Покончив с заказом, Вышневецкий шагнул к столу, занятому гусарами.
– Прошу прощения, господа. Не позволите ли присоединиться к вашей компании? – на довольно неплохом французском осведомился помещик.
– Прошу вас, – вежливо пригласил его Орлов.
– Сельское бытие имеет отрицательную сторону. Поневоле радуешься встрече с любым образованным человеком. Честь имею представиться – Вышневецкий, здешний помещик.
Гусары в ответ назвали себя.
– Проездом в наших краях? – полюбопытствовал шляхтич.
Гирша едва не бегом приволок несколько бутылок вина и так же проворно побежал за закусками.
– Кто ж знает? Военная судьба прихотлива, – на правах старшего ответил Александр.
– Угощайтесь, господа, – пан кивнул на принесенное вино. – Чудесный напиток. Уверен, плутоватый Гирша вряд ли предложил вам такое. Есть у него черта – поить проезжих всякой гадостью. Если не прикрикнешь – ни за что не принесет.
Отказаться от приглашения было трудно. Вино в самом деле было превосходным. Никто из офицеров не ожидал отведать чего-нибудь такого в здешней глуши.
– Я тоже воевал. Был хорунжим во времена Костюшки. Сражался у Кобылки, Бреста, Праги, – поведал Вышневецкий без малейшего смущения.
Что тут смущаться? В войне не может быть бесчестия. Встреча на поле брани еще не предлог для взаимной вражды. Так думали все собравшиеся за одним столом.
– Мой отец тоже воевал в ту компанию в Александрийском легкоконном, – не без гордости сообщил Александр.
– Тогда, может, мы с ним встречались, – доброжелательно улыбнулся Вышневецкий.
Давняя война словно сплотила их. Оказывается, не совсем чужими были офицеры и пан, раз когда-то отец гусара мог рубиться в жаркой схватке с бывшим польским хорунжим.

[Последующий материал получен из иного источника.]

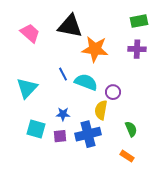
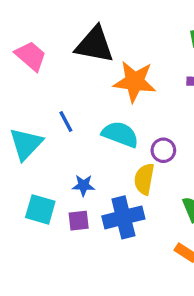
blue line: (63, 74) -> (66, 121), moved

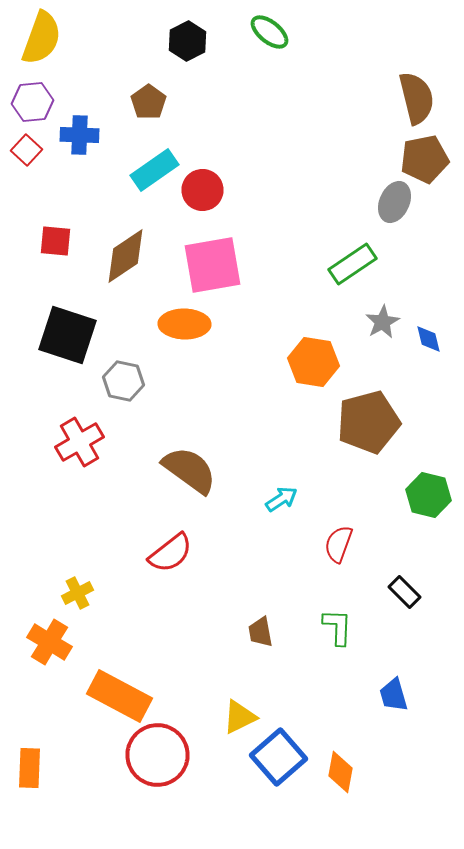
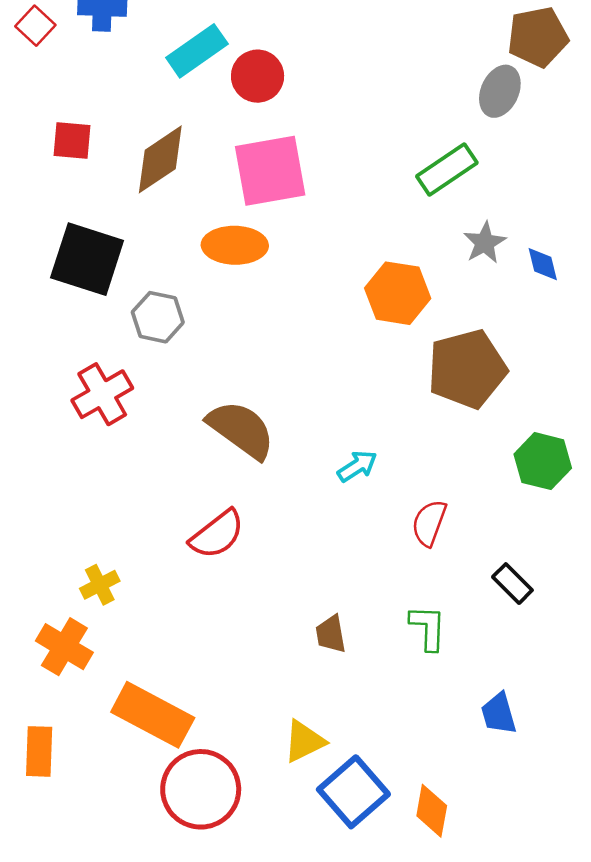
orange rectangle: (30, 768) -> (39, 751), moved

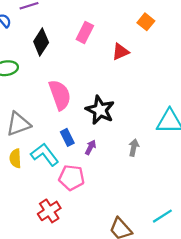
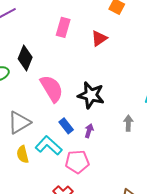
black diamond: (41, 42) -> (25, 58), moved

– Господа, почему бы нам не продолжить знакомство в моем имении? – предложил в разгар пира Вышневецкий.
Увы! Пока гуляли, невидимое за облаками солнце проделало большую часть пути к горизонту.

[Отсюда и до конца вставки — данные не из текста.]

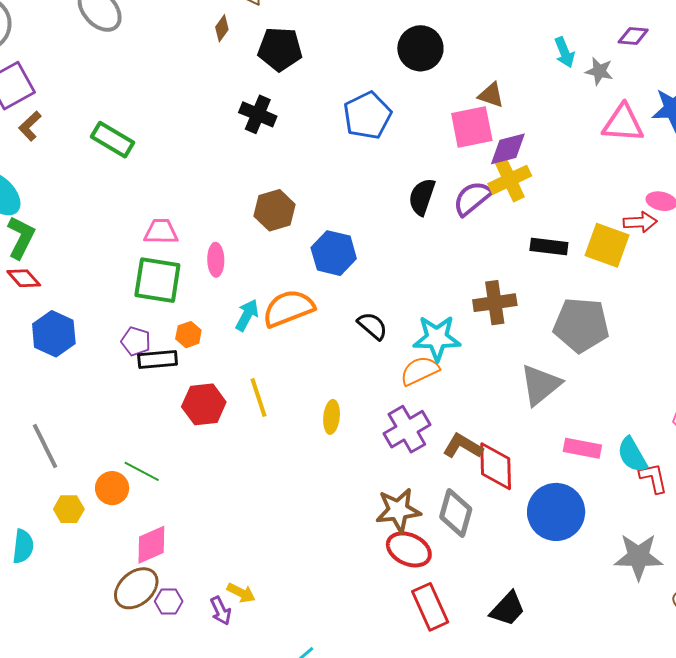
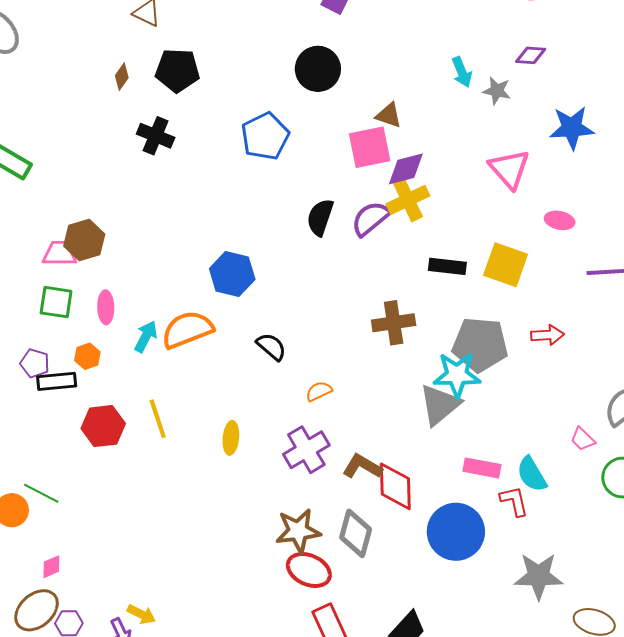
brown diamond: (222, 28) -> (122, 77), moved
pink triangle: (623, 123) -> (509, 169), moved, turned 45
brown hexagon: (275, 210) -> (84, 240), moved
red arrow: (640, 222) -> (547, 335), moved
pink ellipse: (216, 260) -> (106, 307), moved
green square: (157, 280) -> (56, 302), size x0.7
cyan star: (437, 338) -> (457, 375), moved
orange semicircle: (420, 371) -> (319, 391), size x0.7
red L-shape: (653, 478) -> (514, 501), moved
pink diamond: (151, 545) -> (51, 567), size x0.6

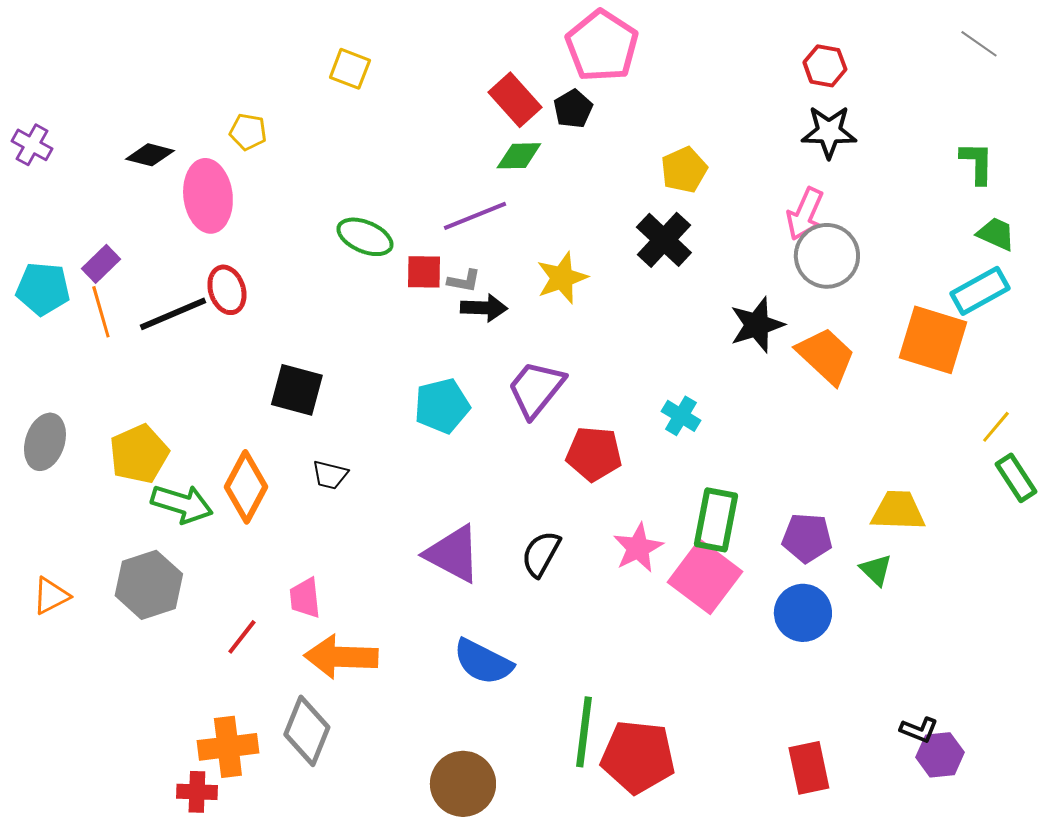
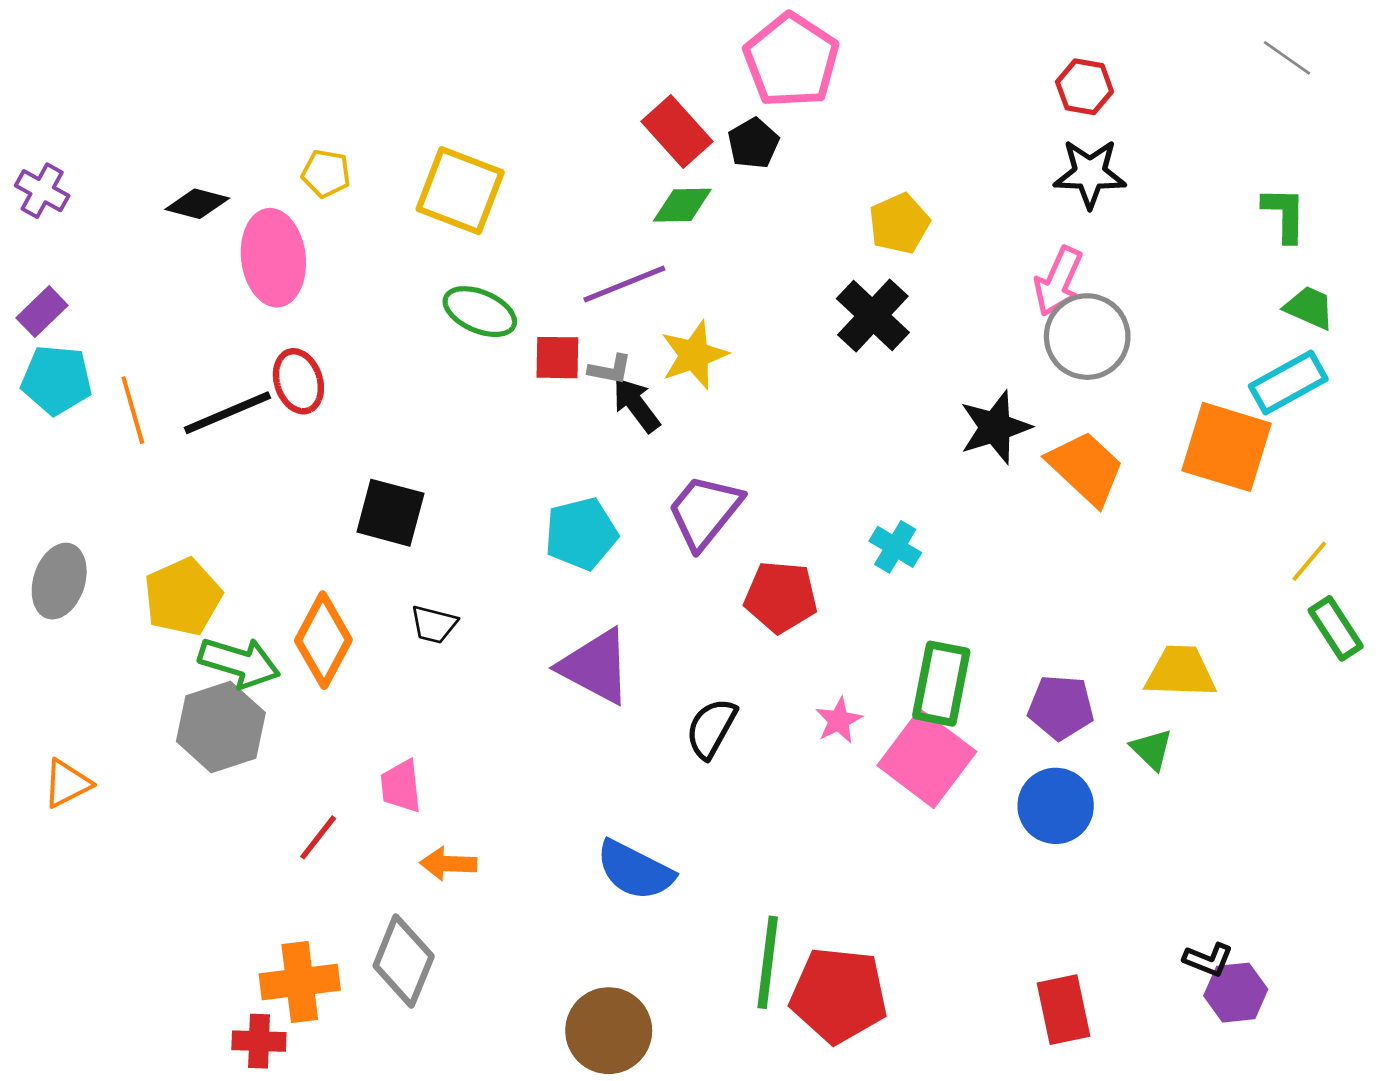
yellow square: (350, 69) -> (460, 191), moved, size x1.6
purple rectangle: (101, 264) -> (42, 312), moved
yellow star: (562, 278) -> (694, 355), moved
black arrow: (484, 308) -> (636, 405), turned -129
pink star: (638, 548) -> (839, 720), size x0.7
purple triangle: (453, 554) -> (596, 667), moved
gray hexagon: (149, 585) -> (221, 727), moved
orange arrow: (341, 657) -> (448, 864), size x0.6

– Мы обязаны к вечеру быть при эскадроне, – после понятных в таком случае извинений вздохнул Орлов.
– Жаль, – искренне огорчился пан. – Тогда, может быть, завтра? Я велю поварам такой обед приготовить…
– Только в воскресенье, через два дня. Раньше не получится. Служба. – Гусарам самим хотелось бы побывать в имении нового знакомого.
– Хорошо. Но в воскресенье буду ждать, – твердо объявил Вышневецкий и посмотрел так, что стало ясно: не явившийся превратится в его глазах в бесчестного человека и как таковой будет причислен к врагам.
Но какой офицер захочет быть обвиненным в бесчестии?
Погода не радовала. Солнце предпочитало вообще не появляться на небе. Накануне вообще весь день хлестал дождь, и без того неважные дороги превратились в сплошную полосу грязи, для разнообразия покрытую лужами. Хорошо хоть в воскресенье перестало лить, тучи сменились облаками, и один раз в просветах мелькнул яркий луч.
Но путь все равно был не из тех, которые радуют душу. Брички с офицерами еле ползли, ежеминутно угрожая застрять посреди особо большого скопления стылой на вид воды. Открывающиеся по сторонам картины тоже совсем не радовали глаз. В такую погоду только спать, изредка выглядывая из-под одеяла.
Рядом с усадьбой Вышневецкого стало веселее. Души предчувствовали спокойные посиделки, а то и небольшой разгул, и гусары потихоньку стали пробуждаться от дорожной дремы.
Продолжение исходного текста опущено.